Required work: The records must be duplicated exactly, with every picture left out.

┌─ Input data

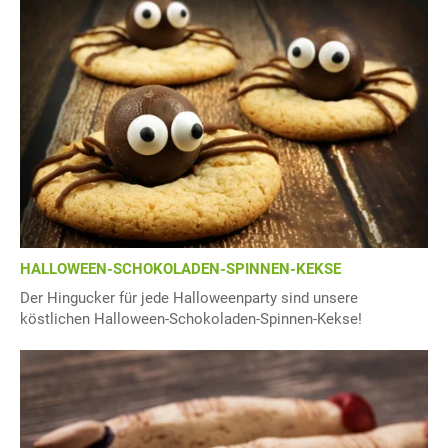
HALLOWEEN-SCHOKOLADEN-SPINNEN-KEKSE
Der Hingucker für jede Halloweenparty sind unsere
köstlichen Halloween-Schokoladen-Spinnen-Kekse!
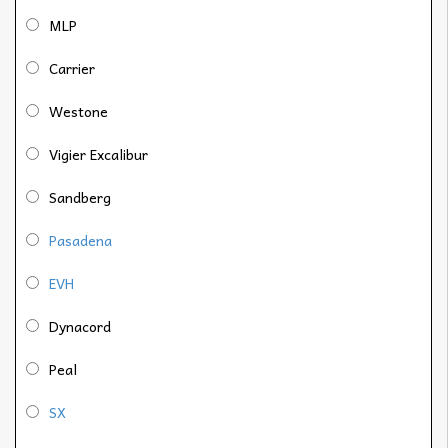
MLP
Carrier
Westone
Vigier Excalibur
Sandberg
Pasadena
EVH
Dynacord
Peal
SX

└─

Answer space:
HALLOWEEN-SCHOKOLADEN-SPINNEN-KEKSE
Der Hingucker für jede Halloweenparty sind unsere
köstlichen Halloween-Schokoladen-Spinnen-Kekse!
MLP
Carrier
Westone
Vigier Excalibur
Sandberg
Pasadena
EVH
Dynacord
Peal
SX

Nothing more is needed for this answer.